I was lucky to learn this in some long meditation retreats. It’s always about day 3 or 4 that I realize the only way I’m going to stay sane is if I actually meditate. And even though it’s sitting still literally, it’s the willing engagement with the thing I’m trying to avoid that makes it bearable. “The wisdom of no escape” is what Pema Chodron calls that, I think.
Somebody else once called it “Leap like a tiger while sitting”. That tiger’s predator face and posture is about as raw an expression of dopamine as could ever exist. And you get that dopamine rush, that cessation of the suffering, that only go straight ten thousand years try try try direction, when you stop trying to distract yourself with thoughts and accept that you’re there in the meditation hall and nothing is going to happen to relieve you of that.
It isn’t pretty, but it is beautiful: If you stop and cower, everything gets worse.
I guess I’m just practical-minded. “Shit happens. It’s not going to get better by doing nothing.”
My dad says when you feel depressed the worst thing to do is lie down.
Usually something like, “This too shall pass” or “The only constant is change.” Reminding myself of the impermanence of every situation makes present difficulties bearable.
What also helps me is the prospect of emerging on the other side of the situation as someone with more experience, more self-understanding, and greater resilience. Those traits are high on my list of personal values.
These were the words I used when discussing an upcoming potential termination,
“But the person I’ll be on the other side of [this crisis of maybe termination] will be no more absolutely or permanently diminished than the one I became after any other of the subjectively substantial life-changing crises.”
I’ve lived through some pretty painful shit. I feel quite angry about the misery I consider my life to currently be, but I still choose to live. With these words I was explaining that this “disaster” couldn’t be any more miserable than the sundry other miseries I’ve learned to live with. The consequences of this “crisis” may absolutely be something I will hate deeply and bitterly, but I doubt it’s going to be the straw that gets me to break this camel’s back.
" Fall down 7 times, stand up 8 times."
It sounds ridiculous, but I always tell myself “What can you do when you live in a shoe? Move down the block, live in a sock.”
The absurdity of it helps me deal with the absurdity of the world.
Yes exists.
I used to be pretty negative and aggressive until I realised that if I talked to anyone else the way talked to myself I would get hit.

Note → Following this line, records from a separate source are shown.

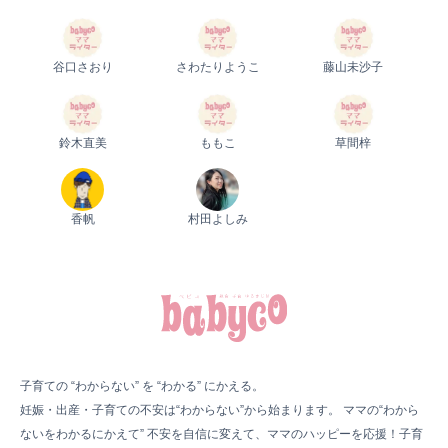
谷口さおり
さわたりようこ
藤山未沙子
鈴木直美
ももこ
草間梓
香帆
村田よしみ
子育ての “わからない” を “わかる” にかえる。
妊娠・出産・子育ての不安は“わからない”から始まります。 ママの“わから
ないをわかるにかえて” 不安を自信に変えて、ママのハッピーを応援！子育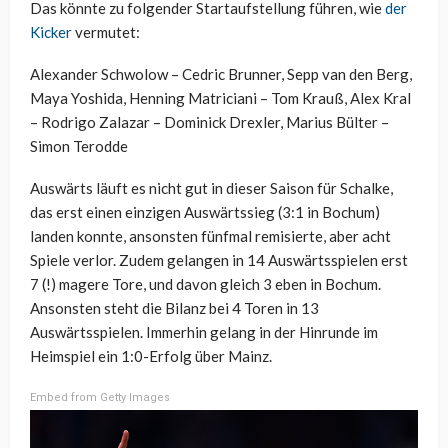
Das könnte zu folgender Startaufstellung führen, wie
der
Kicker
vermutet:
Alexander Schwolow – Cedric Brunner, Sepp van den Berg,
Maya Yoshida, Henning Matriciani – Tom Krauß, Alex Kral
– Rodrigo Zalazar – Dominick Drexler, Marius Bülter –
Simon Terodde
Auswärts läuft es nicht gut in dieser Saison für Schalke,
das erst einen einzigen Auswärtssieg (3:1 in Bochum)
landen konnte, ansonsten fünfmal remisierte, aber acht
Spiele verlor. Zudem gelangen in 14 Auswärtsspielen erst
7 (!) magere Tore, und davon gleich 3 eben in Bochum.
Ansonsten steht die Bilanz bei 4 Toren in 13
Auswärtsspielen. Immerhin gelang in der Hinrunde im
Heimspiel ein 1:0-Erfolg über Mainz.
Embed from Getty Images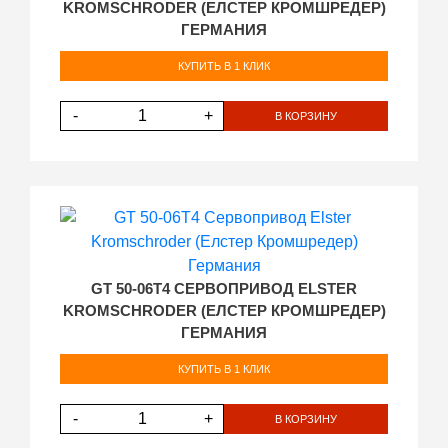
KROMSCHRODER (ЕЛСТЕР КРОМШРЕДЕР)
ГЕРМАНИЯ
КУПИТЬ В 1 КЛИК
-
+
В КОРЗИНУ
GT 50-06T4 СЕРВОПРИВОД ELSTER
KROMSCHRODER (ЕЛСТЕР КРОМШРЕДЕР)
ГЕРМАНИЯ
КУПИТЬ В 1 КЛИК
-
+
В КОРЗИНУ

Now I’m simple and encouraging. Generally a nice little “come on” followed by a simple “you’ll get through it”, “not long now”, “you can do it”, “it’ll be alright”. That sort of thing. If I ever had a coach for anything that’s how I’d want to be pushed.
This is a moment. Take it bird by bird.
Honestly? Something my little brother shared with me from our childhood. Apparently, it was during a hard time in his high school years. He came to me for advice, and what did I say?
“Life is pain. Get a helmet, Princess.”
I have no recollection of this, but he swears by it and says that it’s gotten him through some seriously rough times ever since, so I’ve started saying it to myself as well. Seems to work decently enough, and I like knowing that younger me had a supportive effect on the little bro like that. 🤗🥰
is that second part a reference to something or what is it?
Best guess, I think the whole thing was a riff on the line from The Princess Bride, actually. 🤓
Life is like a long running tv show. Some previous seasons were awesome. This one sucks but I have to stay around to find out what happens next.
Doesn’t matter how bad it currently is, the curiosity to see which twist it pulls next is stronger.I remind myself of how awful a person I am and that the suffering I’m going through is not anywhere near what I deserve.
I give thanks to God that, for whatever reason, I’m given a better existence than someone like me should ever have.
Almost the same, but I give thanks that my conscience is being scoured clean by the pain.
That’s so dark - doesn’t sound healthy.
But interesting that it works for you. Thank you for sharing
When you’re knee deep in shit, the only way to get out is to keep walking.